Requirement:
Return each entry word for word. Leave the images out.

Provided data Block Start

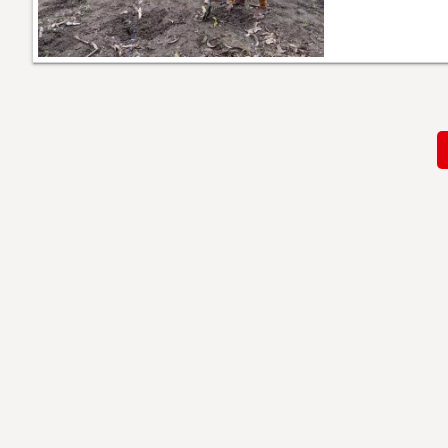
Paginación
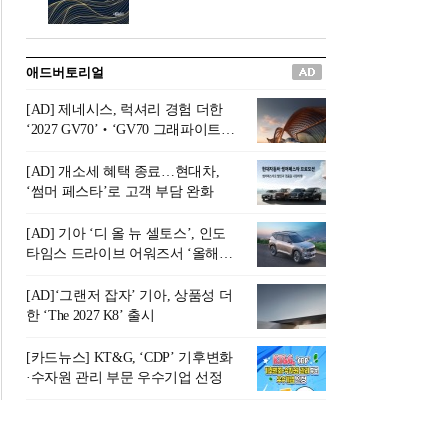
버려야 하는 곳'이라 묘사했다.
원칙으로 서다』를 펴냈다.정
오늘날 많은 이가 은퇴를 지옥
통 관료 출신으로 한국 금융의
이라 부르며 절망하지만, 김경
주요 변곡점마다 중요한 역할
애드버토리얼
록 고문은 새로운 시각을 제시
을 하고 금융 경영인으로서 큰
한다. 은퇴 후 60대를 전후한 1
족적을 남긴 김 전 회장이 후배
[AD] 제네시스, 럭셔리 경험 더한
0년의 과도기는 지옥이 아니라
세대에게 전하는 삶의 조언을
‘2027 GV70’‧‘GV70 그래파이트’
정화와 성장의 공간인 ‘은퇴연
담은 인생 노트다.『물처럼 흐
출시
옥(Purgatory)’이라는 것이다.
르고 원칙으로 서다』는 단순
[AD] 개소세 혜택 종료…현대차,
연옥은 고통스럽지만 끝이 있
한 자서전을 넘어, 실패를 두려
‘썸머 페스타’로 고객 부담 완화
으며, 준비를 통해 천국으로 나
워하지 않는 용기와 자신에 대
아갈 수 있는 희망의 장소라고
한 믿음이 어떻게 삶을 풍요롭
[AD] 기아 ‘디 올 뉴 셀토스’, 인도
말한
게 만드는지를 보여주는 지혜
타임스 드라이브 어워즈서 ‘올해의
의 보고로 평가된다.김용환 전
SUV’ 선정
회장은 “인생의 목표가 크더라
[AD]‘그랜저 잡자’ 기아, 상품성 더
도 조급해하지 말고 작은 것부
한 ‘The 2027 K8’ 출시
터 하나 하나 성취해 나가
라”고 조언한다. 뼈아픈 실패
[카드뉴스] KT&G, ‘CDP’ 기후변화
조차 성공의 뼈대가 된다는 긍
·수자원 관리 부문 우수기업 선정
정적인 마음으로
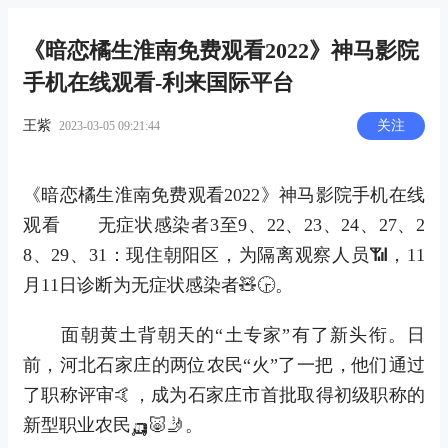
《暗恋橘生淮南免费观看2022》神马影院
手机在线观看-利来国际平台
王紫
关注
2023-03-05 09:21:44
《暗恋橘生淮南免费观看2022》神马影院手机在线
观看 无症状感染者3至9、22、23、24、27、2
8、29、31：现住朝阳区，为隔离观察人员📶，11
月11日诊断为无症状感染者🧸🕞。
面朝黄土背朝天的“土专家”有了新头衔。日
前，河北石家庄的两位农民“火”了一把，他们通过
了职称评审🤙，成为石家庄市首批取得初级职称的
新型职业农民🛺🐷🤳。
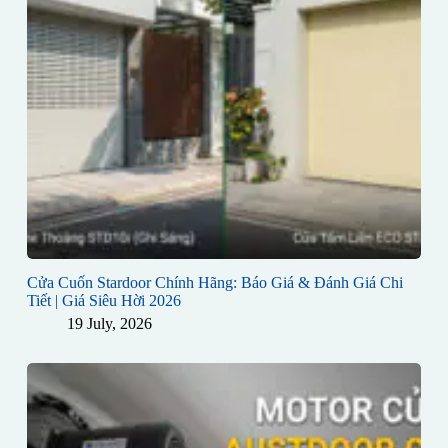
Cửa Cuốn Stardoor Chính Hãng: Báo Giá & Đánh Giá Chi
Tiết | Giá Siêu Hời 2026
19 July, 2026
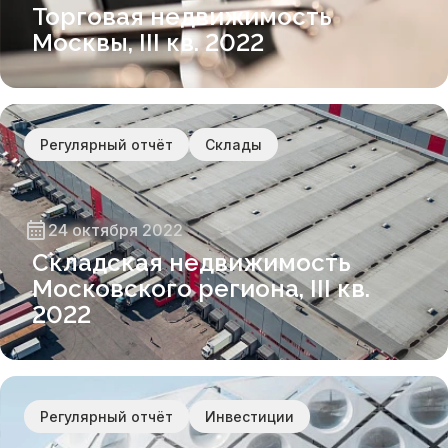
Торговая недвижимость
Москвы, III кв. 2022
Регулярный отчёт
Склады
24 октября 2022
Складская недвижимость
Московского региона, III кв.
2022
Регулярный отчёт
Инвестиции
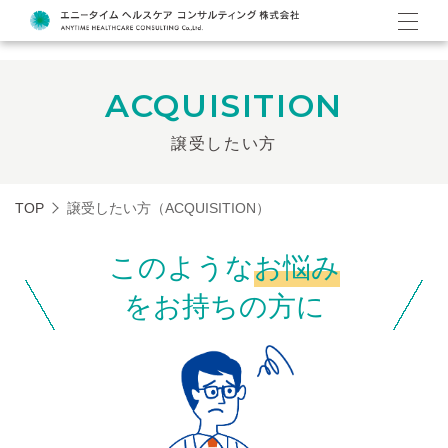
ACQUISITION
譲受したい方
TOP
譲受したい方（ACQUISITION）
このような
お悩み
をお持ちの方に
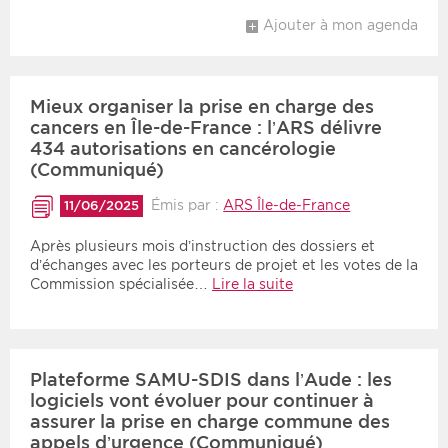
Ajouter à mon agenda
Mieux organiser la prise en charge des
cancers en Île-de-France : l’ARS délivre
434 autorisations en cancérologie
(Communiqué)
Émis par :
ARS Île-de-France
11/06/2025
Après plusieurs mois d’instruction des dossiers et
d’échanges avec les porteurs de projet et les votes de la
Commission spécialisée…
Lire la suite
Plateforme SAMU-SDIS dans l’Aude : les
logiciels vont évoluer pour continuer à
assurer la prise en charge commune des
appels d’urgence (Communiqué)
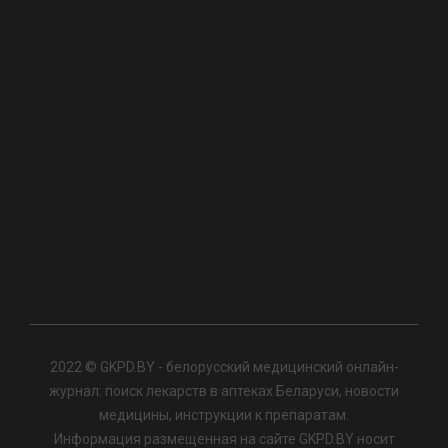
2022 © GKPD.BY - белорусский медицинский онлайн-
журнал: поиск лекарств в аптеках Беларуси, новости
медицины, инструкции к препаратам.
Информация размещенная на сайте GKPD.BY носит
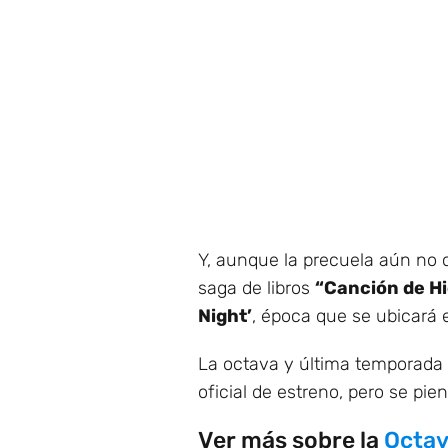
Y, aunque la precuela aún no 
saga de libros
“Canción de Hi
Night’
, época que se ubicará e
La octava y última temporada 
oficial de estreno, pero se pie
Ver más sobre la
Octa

Provided data Block End

Written answer:
Paginación
버려야 하는 곳'이라 묘사했다.
원칙으로 서다』를 펴냈다.정
오늘날 많은 이가 은퇴를 지옥
통 관료 출신으로 한국 금융의
이라 부르며 절망하지만, 김경
주요 변곡점마다 중요한 역할
애드버토리얼
록 고문은 새로운 시각을 제시
을 하고 금융 경영인으로서 큰
한다. 은퇴 후 60대를 전후한 1
족적을 남긴 김 전 회장이 후배
[AD] 제네시스, 럭셔리 경험 더한
0년의 과도기는 지옥이 아니라
세대에게 전하는 삶의 조언을
‘2027 GV70’‧‘GV70 그래파이트’
정화와 성장의 공간인 ‘은퇴연
담은 인생 노트다.『물처럼 흐
출시
옥(Purgatory)’이라는 것이다.
르고 원칙으로 서다』는 단순
[AD] 개소세 혜택 종료…현대차,
연옥은 고통스럽지만 끝이 있
한 자서전을 넘어, 실패를 두려
‘썸머 페스타’로 고객 부담 완화
으며, 준비를 통해 천국으로 나
워하지 않는 용기와 자신에 대
아갈 수 있는 희망의 장소라고
한 믿음이 어떻게 삶을 풍요롭
[AD] 기아 ‘디 올 뉴 셀토스’, 인도
말한
게 만드는지를 보여주는 지혜
타임스 드라이브 어워즈서 ‘올해의
의 보고로 평가된다.김용환 전
SUV’ 선정
회장은 “인생의 목표가 크더라
[AD]‘그랜저 잡자’ 기아, 상품성 더
도 조급해하지 말고 작은 것부
한 ‘The 2027 K8’ 출시
터 하나 하나 성취해 나가
라”고 조언한다. 뼈아픈 실패
[카드뉴스] KT&G, ‘CDP’ 기후변화
조차 성공의 뼈대가 된다는 긍
·수자원 관리 부문 우수기업 선정
정적인 마음으로
《暗恋橘生淮南免费观看2022》神马影院
手机在线观看-利来国际平台
王紫
关注
2023-03-05 09:21:44
《暗恋橘生淮南免费观看2022》神马影院手机在线
观看 无症状感染者3至9、22、23、24、27、2
8、29、31：现住朝阳区，为隔离观察人员📶，11
月11日诊断为无症状感染者🧸🕞。
面朝黄土背朝天的“土专家”有了新头衔。日
前，河北石家庄的两位农民“火”了一把，他们通过
了职称评审🤙，成为石家庄市首批取得初级职称的
新型职业农民🛺🐷🤳。
Cửa Cuốn Stardoor Chính Hãng: Báo Giá & Đánh Giá Chi
Tiết | Giá Siêu Hời 2026
19 July, 2026
Торговая недвижимость
Москвы, III кв. 2022
Регулярный отчёт
Склады
24 октября 2022
Складская недвижимость
Московского региона, III кв.
2022
Регулярный отчёт
Инвестиции
ACQUISITION
譲受したい方
TOP
譲受したい方（ACQUISITION）
このような
お悩み
をお持ちの方に
Ajouter à mon agenda
Mieux organiser la prise en charge des
cancers en Île-de-France : l’ARS délivre
434 autorisations en cancérologie
(Communiqué)
Émis par :
ARS Île-de-France
11/06/2025
Après plusieurs mois d’instruction des dossiers et
d’échanges avec les porteurs de projet et les votes de la
Commission spécialisée…
Lire la suite
Plateforme SAMU-SDIS dans l’Aude : les
logiciels vont évoluer pour continuer à
assurer la prise en charge commune des
appels d’urgence (Communiqué)
2022 © GKPD.BY - белорусский медицинский онлайн-
журнал: поиск лекарств в аптеках Беларуси, новости
медицины, инструкции к препаратам.
Информация размещенная на сайте GKPD.BY носит
Y, aunque la precuela aún no 
saga de libros
“Canción de Hi
Night’
, época que se ubicará e
La octava y última temporada 
oficial de estreno, pero se pie
Ver más sobre la
Octa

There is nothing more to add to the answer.